Other issues can be found in the worldbuilding, particularly the existence of apparently substantial kingdoms with walled cities in them that are only about 20 miles wide. Sullivan aims for some consistency here - a couple of hundred soldiers forms a large army in this world, presumably because populations are correspondingly tiny - but it's still a bit odd. On the racial front, things are fairly traditional: dwarves are geniuses for stonecarving whilst elves are long-lived, pointy-eared types. The only dwarf we meet is a grubby villain, whilst the elves are (in this first book anyway) kept firmly off-screen and are the enemies of humanity, but these are minor (and not particularly unprecedented) twists to the established formula. Naturally, the main storyline also revolves around prophecies, chosen ones whose arrival will signify the end of the world and so on, and it won't take a genius to guess who the chosen one is going to be.

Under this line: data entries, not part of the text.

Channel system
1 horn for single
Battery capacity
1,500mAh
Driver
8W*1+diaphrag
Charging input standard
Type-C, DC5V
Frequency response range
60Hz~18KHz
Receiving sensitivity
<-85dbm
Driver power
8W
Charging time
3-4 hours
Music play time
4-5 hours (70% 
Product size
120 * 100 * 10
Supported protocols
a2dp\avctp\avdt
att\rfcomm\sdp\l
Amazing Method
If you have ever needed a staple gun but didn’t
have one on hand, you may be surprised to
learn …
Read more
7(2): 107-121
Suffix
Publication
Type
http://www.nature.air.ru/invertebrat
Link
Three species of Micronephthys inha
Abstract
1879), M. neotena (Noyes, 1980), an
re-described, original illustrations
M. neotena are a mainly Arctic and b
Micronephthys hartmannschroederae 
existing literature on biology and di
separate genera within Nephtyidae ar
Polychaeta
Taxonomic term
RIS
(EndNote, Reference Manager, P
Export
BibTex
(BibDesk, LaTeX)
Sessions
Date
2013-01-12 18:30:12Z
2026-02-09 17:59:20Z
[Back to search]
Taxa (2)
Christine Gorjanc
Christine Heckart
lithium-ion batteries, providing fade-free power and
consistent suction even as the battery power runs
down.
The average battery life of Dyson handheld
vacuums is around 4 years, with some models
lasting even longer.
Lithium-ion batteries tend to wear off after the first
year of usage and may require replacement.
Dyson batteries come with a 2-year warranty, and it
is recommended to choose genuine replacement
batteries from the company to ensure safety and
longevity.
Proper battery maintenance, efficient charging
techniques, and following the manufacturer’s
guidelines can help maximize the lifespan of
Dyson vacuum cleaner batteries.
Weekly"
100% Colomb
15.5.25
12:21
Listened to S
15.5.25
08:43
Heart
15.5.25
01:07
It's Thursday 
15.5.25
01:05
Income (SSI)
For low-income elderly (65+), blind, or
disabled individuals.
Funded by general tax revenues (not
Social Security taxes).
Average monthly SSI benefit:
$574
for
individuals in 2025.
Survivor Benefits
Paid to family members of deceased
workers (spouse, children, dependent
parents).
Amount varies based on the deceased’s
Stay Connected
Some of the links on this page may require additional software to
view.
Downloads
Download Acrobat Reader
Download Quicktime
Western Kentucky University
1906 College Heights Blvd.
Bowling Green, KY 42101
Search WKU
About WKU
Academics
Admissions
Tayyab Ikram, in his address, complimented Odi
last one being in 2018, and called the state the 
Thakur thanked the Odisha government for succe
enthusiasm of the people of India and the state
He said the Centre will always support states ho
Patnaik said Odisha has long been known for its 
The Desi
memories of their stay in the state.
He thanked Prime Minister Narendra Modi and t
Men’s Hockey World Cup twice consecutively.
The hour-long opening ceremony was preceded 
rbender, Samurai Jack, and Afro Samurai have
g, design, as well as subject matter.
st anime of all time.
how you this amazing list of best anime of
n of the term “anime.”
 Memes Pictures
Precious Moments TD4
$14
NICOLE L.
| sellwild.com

The principle problem with the book is its very predictability. At first, reading an epic fantasy without blood spraying over people's faces every five seconds or two mandatory graphic (and usually badly-written) sex scenes per book is a refreshing change of pace, and feels like a valid direction to take at this time. However, the book's embracing of classic tropes without doing much (or, at times, anything) to subvert or challenge them eventually gets dull. Brandon Sanderson, for example, is also writing classic epic fantasy but remembers to put in plenty of interesting twists: a post-magic-apocalypse setting, a Wild West angle and, of course, lots of original magic systems. These flourishes are absent from Sullivan's debut work.

Theft of Swords (***) is an easy, relaxing read but also one that lacks depth or originality. It's fun enough to warrant reading on (and the series rep has it improving massively as it continues), but I do wonder if publishing these stories as 650-page omnibuses rather than their original 320-page, bite-sized chunks was a mistake. A fun popcorn read, but ultimately not much more. The omnibus is available now in the UK and USA.